Records to process Start Marker
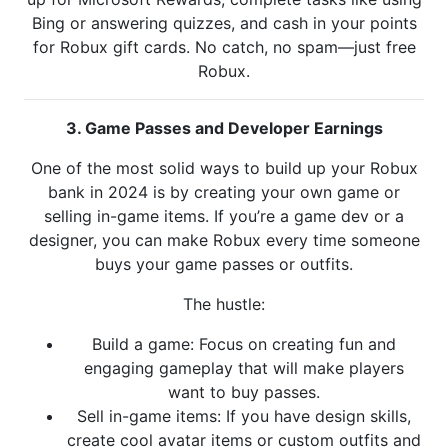
Bing or answering quizzes, and cash in your points
for Robux gift cards. No catch, no spam—just free
Robux.
3. Game Passes and Developer Earnings
One of the most solid ways to build up your Robux
bank in 2024 is by creating your own game or
selling in-game items. If you’re a game dev or a
designer, you can make Robux every time someone
buys your game passes or outfits.
The hustle:
Build a game: Focus on creating fun and
engaging gameplay that will make players
want to buy passes.
Sell in-game items: If you have design skills,
create cool avatar items or custom outfits and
Records to process End Marker
◆ **Task brief**
What this calls for is the material above set down exactly, pictures excluded.

◆ **Task response**
Bing or answering quizzes, and cash in your points
for Robux gift cards. No catch, no spam—just free
Robux.
3. Game Passes and Developer Earnings
One of the most solid ways to build up your Robux
bank in 2024 is by creating your own game or
selling in-game items. If you’re a game dev or a
designer, you can make Robux every time someone
buys your game passes or outfits.
The hustle:
Build a game: Focus on creating fun and
engaging gameplay that will make players
want to buy passes.
Sell in-game items: If you have design skills,
create cool avatar items or custom outfits and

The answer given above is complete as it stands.